My friend Gina runs Ning, a development environment for various web apps that skew towards the 2.0 mash-up hot or not ad supported. Ning launched with lots of fanfare in 2005 but seemingly stagnated in recent months.
TechCrunch, which if it was a print magazine would be something like InStyle + The Industry Standard, pronounced Ning dead and Gina took the time to respond. Stowe Boyd documents it all here.
First let me give Gina props for a thoughtful and mature response to a post which could have been flame worthy.
With regards to the larger question of whether Ning can grow to be a meaningful component of web publishing, it remains to be seen. I love any service that lowers the bar to user-created content and they are clearly moving in that direction.
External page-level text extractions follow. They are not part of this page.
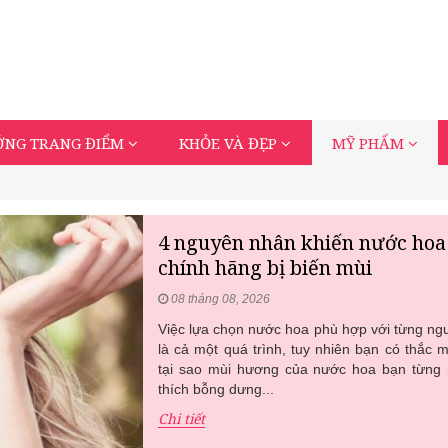
ỚNG TRANG ĐIỂM
KHỎE VÀ ĐẸP
MỸ PHẨM
4 nguyên nhân khiến nước hoa
chính hãng bị biến mùi
08 tháng 08, 2026
Việc lựa chọn nước hoa phù hợp với từng ng
là cả một quá trình, tuy nhiên bạn có thắc 
tại sao mùi hương của nước hoa bạn từng 
thích bỗng dưng...
Chi tiết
The greater challenge is how do you monetize this energy in a manner consistent with your business. A “free for basic, $9.95 for premium” account structure? Ad supported where Ning takes a percentage of the revenue? Totally free to get to scale and then keep fingers crossed for an acquisition by someone who wants to build web publishing into their application empire?
One inherent challenge is in the nature of the apps they power, most of which have significant network effects. Different than say Blogger, where you can have 10 million blogs, most of which are read by just a few people, many of Ning’s applications rely upon a critical mass of users to be successful. The Craigslist-clone, the Friendster-clone, etc are of no use if it’s just you and three friends visiting the site.
At the end of the day it’s likely that a handful of Ning-powered sites will be really successful, some more will be mildly successful, and the rest will be stagnant/abandoned. So Ning needs a business model that has to capture disproportionate revenue from the successes. But if Ning wants too much of the pie, that creates a tradeoff where all of a sudden their development platform isn’t enough of a benefit to offset tithing 10% of your ad revenue back to Ning.
Gina’s a smart cookie and all this was likely discussed at Ning long ago so I’m interested to see where they go in the coming months.